- _Prompt_:
Data follows below. Repeat exactly the lines between the line holding "Гостиница Tivoli Lagos на" and the line holding "Pilsētas skvēra skatuves", inclusive, and nothing more; drop pictures.

- _Data section_:
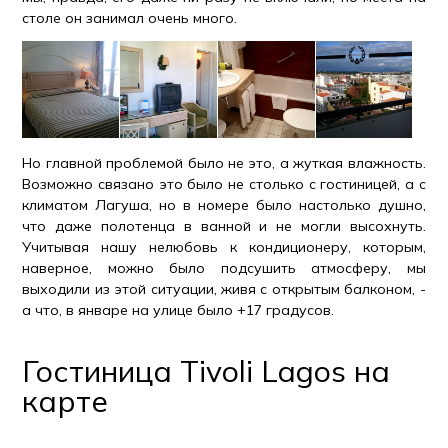
столе он занимал очень много.
Но главной проблемой было не это, а жуткая влажность.
Возможно связано это было не столько с гостиницей, а с
климатом Лагуша, но в номере было настолько душно,
что даже полотенца в ванной и не могли высохнуть.
Учитывая нашу нелюбовь к кондиционеру, которым,
наверное, можно было подсушить атмосферу, мы
выходили из этой ситуации, живя с открытым балконом, -
а что, в январе на улице было +17 градусов.
Гостиница Tivoli Lagos на
карте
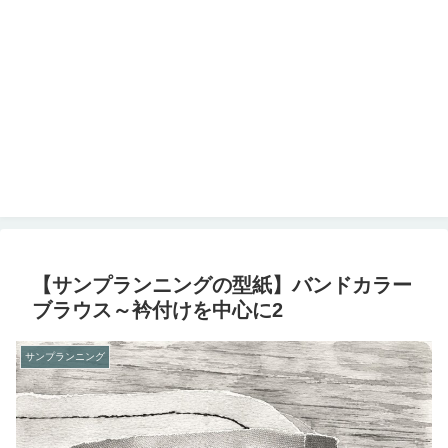
【サンプランニングの型紙】バンドカラー
ブラウス～衿付けを中心に2
サンプランニング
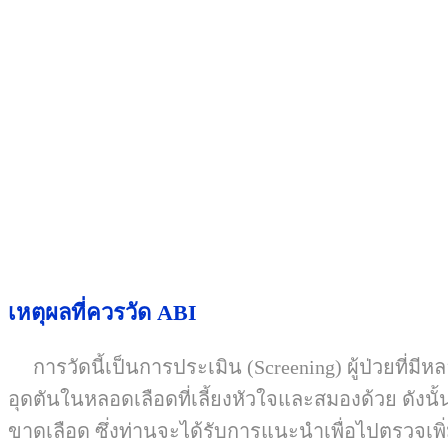
เหตุผลที่ควรวัด
ABI
การวัดนี้เป็นการประเมิน
(Screening)
ผู้ป่วยที่ม
อุดตันในหลอดเลือดที่เลี้ยงหัวใจและสมองด้วย ดังนั้น
ขาดเลือด ซึ่งท่านจะได้รับการแนะนำเพื่อไปตรวจเพิ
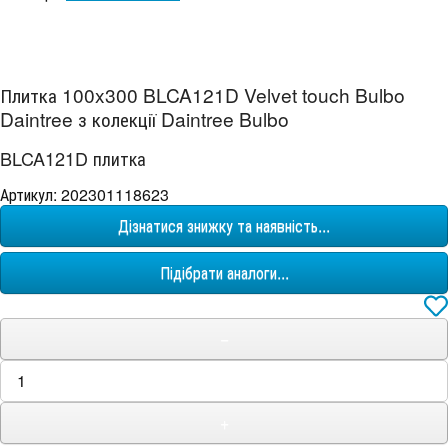
Плитка 100x300 BLCA121D Velvet touch Bulbo
Daintree з колекції Daintree Bulbo
BLCA121D плитка
Артикул: 202301118623
Дізнатися знижку та наявність...
Підібрати аналоги...
−
+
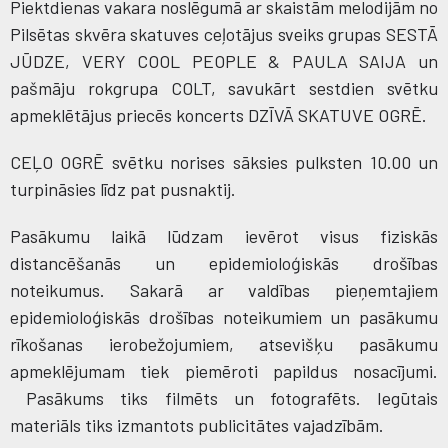
Piektdienas vakara noslēgumā ar skaistām melodijām no
Pilsētas skvēra skatuves ceļotājus sveiks grupas SESTĀ
JŪDZE, VERY COOL PEOPLE & PAULA SAIJA un
pašmāju rokgrupa COLT, savukārt sestdien svētku
apmeklētājus priecēs koncerts DZĪVĀ SKATUVE OGRĒ.
CEĻO OGRĒ svētku norises sāksies pulksten 10.00 un
turpināsies līdz pat pusnaktij.
Pasākumu laikā lūdzam ievērot visus fiziskās
distancēšanās un epidemioloģiskās drošības
noteikumus. Sakarā ar valdības pieņemtajiem
epidemioloģiskās drošības noteikumiem un pasākumu
rīkošanas ierobežojumiem, atsevišķu pasākumu
apmeklējumam tiek piemēroti papildus nosacījumi.
Pasākums tiks filmēts un fotografēts. Iegūtais
materiāls tiks izmantots publicitātes vajadzībām.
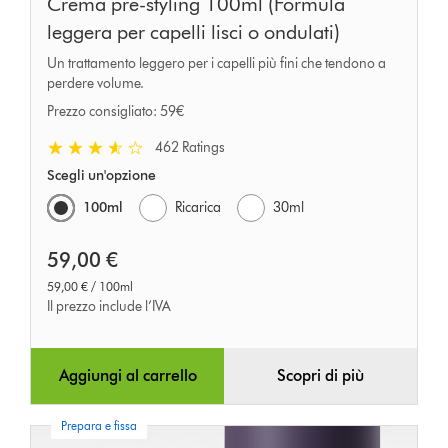
Crema pre-styling 100ml (Formula
leggera per capelli lisci o ondulati)
Un trattamento leggero per i capelli più fini che tendono a
perdere volume.
Prezzo consigliato: 59€
462 Ratings
Scegli un'opzione
100ml
Ricarica
30ml
59,00 €
59,00 € / 100ml
Il prezzo include l’IVA
Aggiungi al carrello
Scopri di più
Prepara e fissa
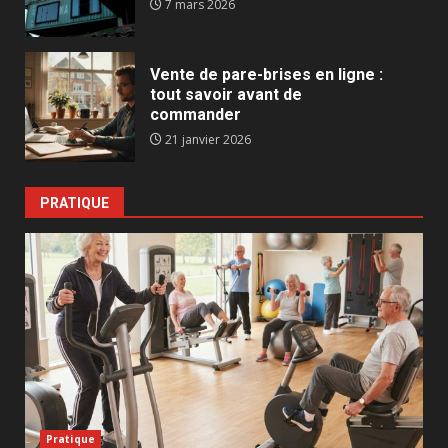
7 mars 2026
Vente de pare-brises en ligne :
tout savoir avant de
commander
21 janvier 2026
PRATIQUE
Pratique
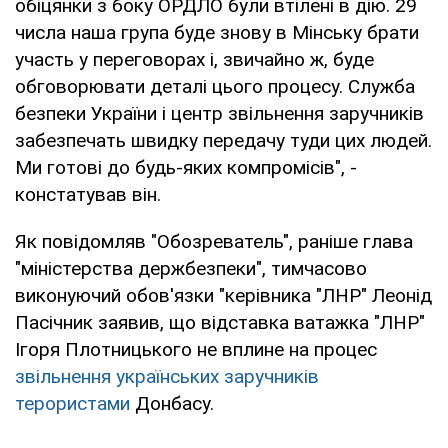
обіцянки з боку ОРДЛО були втілені в дію. 29
числа наша група буде знову в Мінську брати
участь у переговорах і, звичайно ж, буде
обговорювати деталі цього процесу. Служба
безпеки України і центр звільнення заручників
забезпечать швидку передачу туди цих людей.
Ми готові до будь-яких компромісів", -
констатував він.
Як повідомляв "Обозреватель", раніше глава
"міністерства держбезпеки", тимчасово
виконуючий обов'язки "керівника "ЛНР" Леонід
Пасічник заявив, що відставка ватажка "ЛНР"
Ігоря Плотницького не вплине на процес
звільнення українських заручників
терористами
Донбасу.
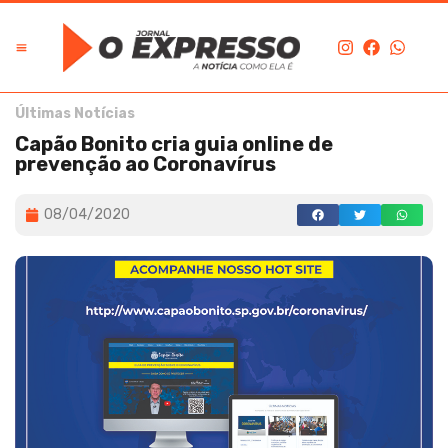
Últimas Notícias
Capão Bonito cria guia online de
prevenção ao Coronavírus
08/04/2020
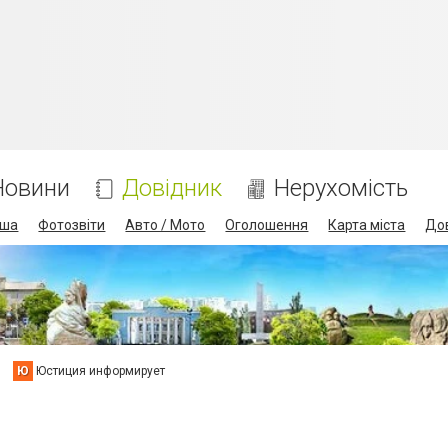
Новини
Довідник
Нерухомість
іша
Фотозвіти
Авто / Мото
Оголошення
Карта міста
До
Ю
Юстиция информирует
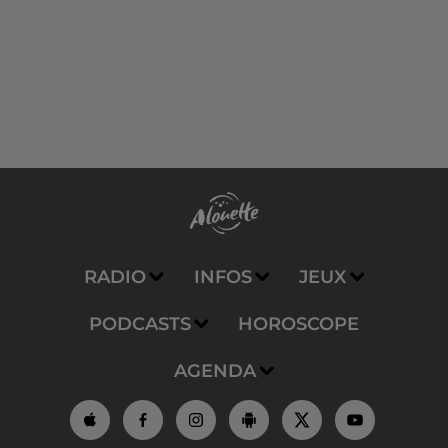
RADIO
INFOS
JEUX
PODCASTS
HOROSCOPE
AGENDA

- _Output_:
Гостиница Tivoli Lagos на
карте
【サンプランニングの型紙】バンドカラー
ブラウス～衿付けを中心に2
サンプランニング
เหตุผลที่ควรวัด
ABI
การวัดนี้เป็นการประเมิน
(Screening)
ผู้ป่วยที่ม
อุดตันในหลอดเลือดที่เลี้ยงหัวใจและสมองด้วย ดังนั้น
ขาดเลือด ซึ่งท่านจะได้รับการแนะนำเพื่อไปตรวจเพิ
Плитка 100x300 BLCA121D Velvet touch Bulbo
Daintree з колекції Daintree Bulbo
BLCA121D плитка
Артикул: 202301118623
Дізнатися знижку та наявність...
Підібрати аналоги...
−
+
Piektdienas vakara noslēgumā ar skaistām melodijām no
Pilsētas skvēra skatuves ceļotājus sveiks grupas SESTĀ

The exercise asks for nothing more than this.